Tribunal de commerce, le 26 septembre 2025, n°2025009516

Le Tribunal de commerce spécialisé de Montpellier, le 26 septembre 2025, prononce la liquidation judiciaire d’une société transporteur. Après l’ouverture d’une sauvegarde puis d’un redressement, un plan de cession est arrêté. Les administrateurs judiciaires constatent l’absence d’activité et de salariés. Ils sollicitent la liquidation au titre de l’article L. 631-22 alinéa 3 du code de commerce. Le tribunal fait droit à cette requête et met fin à la période d’observation.

La fin de la période d’observation consécutive à la liquidation

Le prononcé de la liquidation entraîne l’arrêt immédiat de l’observation. Le tribunal statue après la réalisation de la cession des actifs de l’entreprise. La société cédée ne dispose plus d’activité ni de personnel propre. Le tribunal constate l’impossibilité d’un redressement et prononce la liquidation. Cette décision met un terme définitif à la période d’observation ouverte. « Le tribunal prononce la liquidation, il met fin à la période d’observation » (Cour d’appel de Riom, le 15 janvier 2025, n°24/01218). La portée est immédiate et coupe court à toute prolongation inutile.

Le maintien des organes de la procédure pour achever la cession

Les administrateurs et le mandataire judiciaire sont maintenus dans leurs fonctions. Leur mission est de parachever les actes nécessaires à la réalisation de la cession. La cession intervenue ne suffit pas à clore la procédure de redressement. Des formalités subsistent pour régulariser pleinement l’opération de reprise.
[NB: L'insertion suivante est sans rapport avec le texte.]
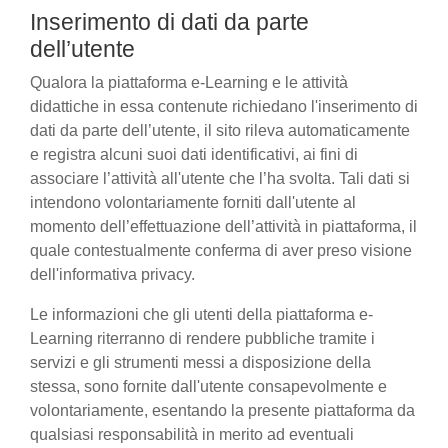
Inserimento di dati da parte
dell’utente
Qualora la piattaforma e-Learning e le attività
didattiche in essa contenute richiedano l'inserimento di
dati da parte dell’utente, il sito rileva automaticamente
e registra alcuni suoi dati identificativi, ai fini di
associare l’attività all'utente che l’ha svolta. Tali dati si
intendono volontariamente forniti dall'utente al
momento dell’effettuazione dell’attività in piattaforma, il
quale contestualmente conferma di aver preso visione
dell'informativa privacy.
Le informazioni che gli utenti della piattaforma e-
Learning riterranno di rendere pubbliche tramite i
servizi e gli strumenti messi a disposizione della
stessa, sono fornite dall'utente consapevolmente e
volontariamente, esentando la presente piattaforma da
qualsiasi responsabilità in merito ad eventuali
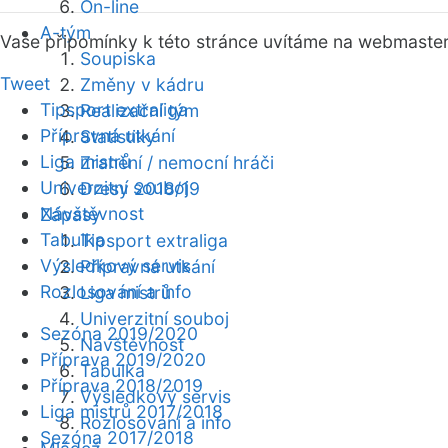
On-line
A-tým
Vaše připomínky k této stránce uvítáme na webmaste
Soupiska
Tweet
Změny v kádru
Tipsport extraliga
Realizační tým
Přípravná utkání
Statistiky
Liga mistrů
Zranění / nemocní hráči
Univerzitní souboj
Dresy 2018/19
Návštěvnost
Zápasy
Tabulka
Tipsport extraliga
Výsledkový servis
Přípravná utkání
Rozlosování a info
Liga mistrů
Univerzitní souboj
Sezóna 2019/2020
Návštěvnost
Příprava 2019/2020
Tabulka
Příprava 2018/2019
Výsledkový servis
Liga mistrů 2017/2018
Rozlosování a info
Sezóna 2017/2018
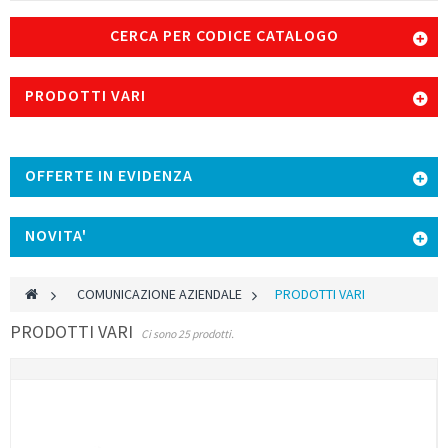
CERCA PER CODICE CATALOGO
PRODOTTI VARI
OFFERTE IN EVIDENZA
NOVITA'
>
COMUNICAZIONE AZIENDALE
>
PRODOTTI VARI
PRODOTTI VARI
Ci sono 25 prodotti.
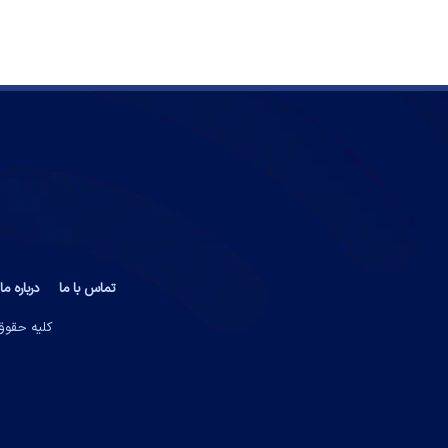
تماس با ما
درباره ما
کلیه حقوق 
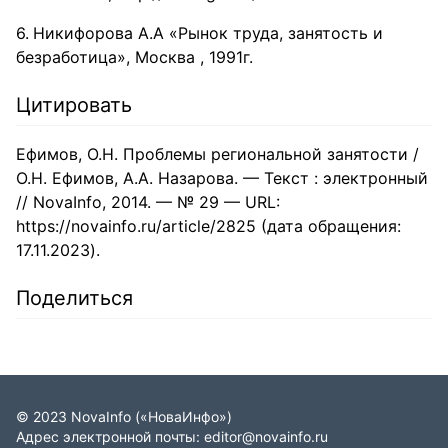
Никифорова А.А «Рынок труда, занятость и
безработица», Москва , 1991г.
Цитировать
Ефимов, О.Н. Проблемы региональной занятости /
О.Н. Ефимов, А.А. Назарова. — Текст : электронный
// NovaInfo, 2014. — № 29 — URL:
https://novainfo.ru/article/2825 (дата обращения:
17.11.2023).
Поделиться
©
2023
NovaInfo
(«НоваИнфо»)
Адрес электронной почты:
editor@novainfo.ru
Le tribunal organise ainsi la transition entre le redressement et la liquidation. La valeur pratique est de garantir la sécurité juridique de la cession réalisée.

Les conditions légales de la conversion d’office en liquidation

Le tribunal fonde sa décision sur l’impossibilité d’un plan de redressement. La société ne présente plus aucun élément actif ou source de revenus propres. Les administrateurs indiquent l’incapacité à apurer le passif existant. Le tribunal applique strictement les conditions de l’article L. 631-22 alinéa 3. Il prononce la liquidation d’office après avoir recueilli l’accord des parties. Cette solution est conforme à une jurisprudence constante sur le sujet.
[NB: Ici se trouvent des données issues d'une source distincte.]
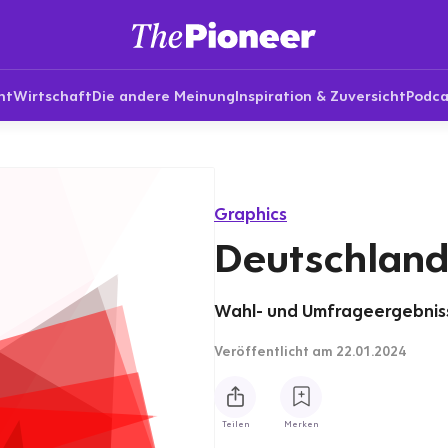
nt
Wirtschaft
Die andere Meinung
Inspiration & Zuversicht
Podca
Graphics
Deutschland 
Wahl- und Umfrageergebnisse
Veröffentlicht
am 22.01.2024
Teilen
Merken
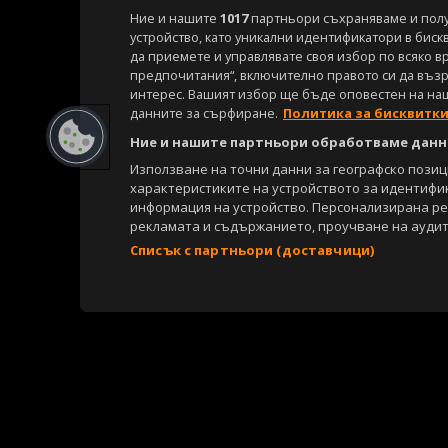
Ние и нашите
1017
партньори съхраняваме и пол
устройство, като уникални идентификатори в биск
да приемете и управлявате своя избор по всяко в
предпочитания“, включително правото си да възра
интерес. Вашият избор ще бъде оповестен на на
данните за сърфиране.
Политика за бисквитк
Ние и нашите партньори обработваме данни
Използване на точни данни за географско пози
характеристиките на устройството за идентифи
информация на устройство. Персонализирана р
рекламата и съдържанието, проучване на аудит
Списък с партньори (доставчици)
Copyright © 2007-2026 Агенция Спортал. Всички права запазени.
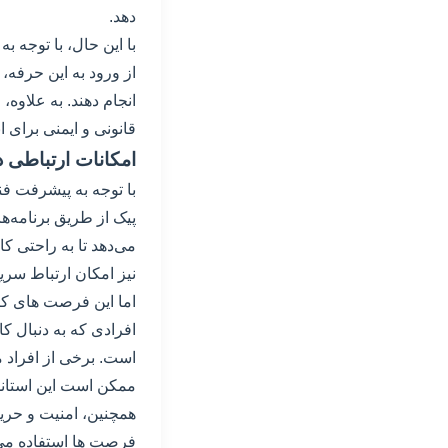
دهد.
با این حال، با توجه 
از ورود به این حرفه
انجام دهند. به علاوه
قانونی و ایمنی برای 
امکانات ارتباطی د
با توجه به پیشرفت فن
پیک از طریق برنامه‌ه
می‌دهد تا به راحتی کا
نیز امکان ارتباط سریع 
اما این فرصت های کا
افرادی که به دنبال کا
است. برخی از افراد 
ممکن است این استاند
همچنین، امنیت و حری
فرصت ها استفاده می 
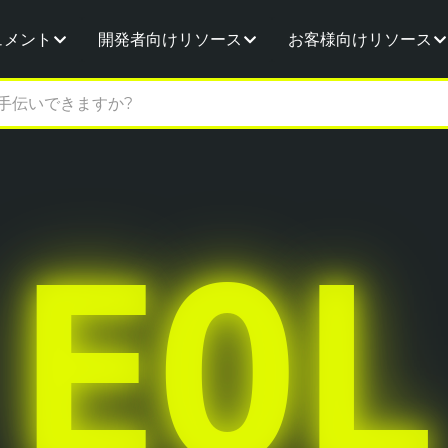
ュメント
開発者向けリソース
お客様向けリソース
EOL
La confirmation d’une jurisprudence sur l’absence de perspective de redressement

La décision s’inscrit dans le sillage d’une analyse objective des capacités de la société. Elle rejoint une jurisprudence qui exige des perspectives concrètes de continuation. « Aucune perspective d’apurement du passif n’apparaît possible. Dans ces conditions, le tribunal constate qu’aucun plan de redressement ne saurait être mis en œuvre » (Tribunal de commerce de commerce de Grenoble, le 30 mai 2025, n°2025F00911). Le simple transfert d’actifs ne garantit pas la viabilité de l’entité débitrice. La portée est de rappeler le caractère subsidiaire de la liquidation.

Source : Cour de cassation – Base Open Data « Judilibre » & « Légifrance ».